Jule took a deep breath. “I didn’t have that.”

“Do you feel your parents failed you?” asked Patti.

“Yes,” said Jule. “My parents did fail me.”

“I think so often that I should have raised Immie differently. Done more. Talked more about the difficult things.” Patti rambled on, but Jule didn’t hear her.

Julietta’s parents had died when she was eight. Her mother passed away from a long and gruesome illness. Shortly afterward, her father bled himself out, naked in a bathtub.

Julietta had been raised by another person, that aunt, in a home that was not a home.

No. She would not think about it anymore. She was erasing it now.

She was writing a new story for herself, an origin story. In this version, the living room was trashed. In the dark of night. Yes, that was it. The story wasn’t finished yet, but she ran it through as well as she could. She saw her parents in the circle of light created by the streetlamp, dead in the grass with the blood pooling black beneath them.

“We need to get to the point,” said Gil, wheezing. “The girl doesn’t have all night.”

Patti nodded. “What I haven’t told you, and why we asked you here, is that Imogen dropped out of Vassar after first term.”

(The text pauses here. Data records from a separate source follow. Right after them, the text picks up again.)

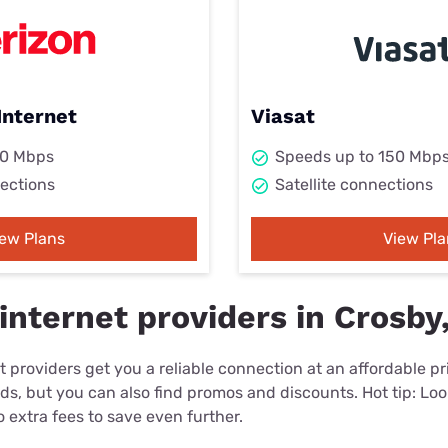
Internet
Viasat
00 Mbps
Speeds up to 150 Mbp
ections
Satellite connections
iew Plans
View Pla
internet providers in Crosby
 providers get you a reliable connection at an affordable p
eds, but you can also find promos and discounts. Hot tip: Loo
 extra fees to save even further.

“We think she got in with party people,” said Gil. “She didn’t work up to her potential in her classes.”

“Well, she never did love school,” said Patti. “Not the way you obviously love Stanford, Jule. Anyway, she left Vassar without even telling us, and it was a month before she even got in touch. We were so worried.”

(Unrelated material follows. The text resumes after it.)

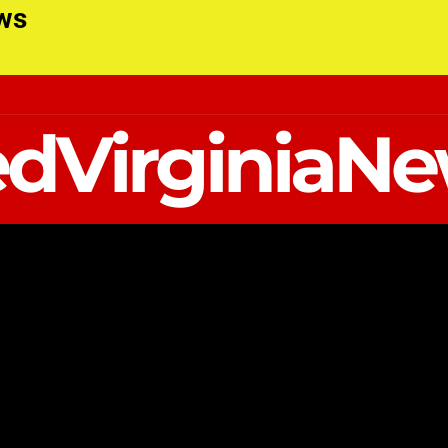
ews
dVirginiaN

“You were so worried,” said Gil. He leaned forward. “I was just angry. Imogen is irresponsible. She loses her phone or forgets to turn it on. She’s not good with calling, texting, any of that.”

“It turns out she went to Martha’s Vineyard,” said Patti. “We used to go there all the time as a family, and she ran away there, apparently. She told us she rented a place, but she didn’t give us an address, or even a town.”

“Why don’t you go see her?” asked Jule.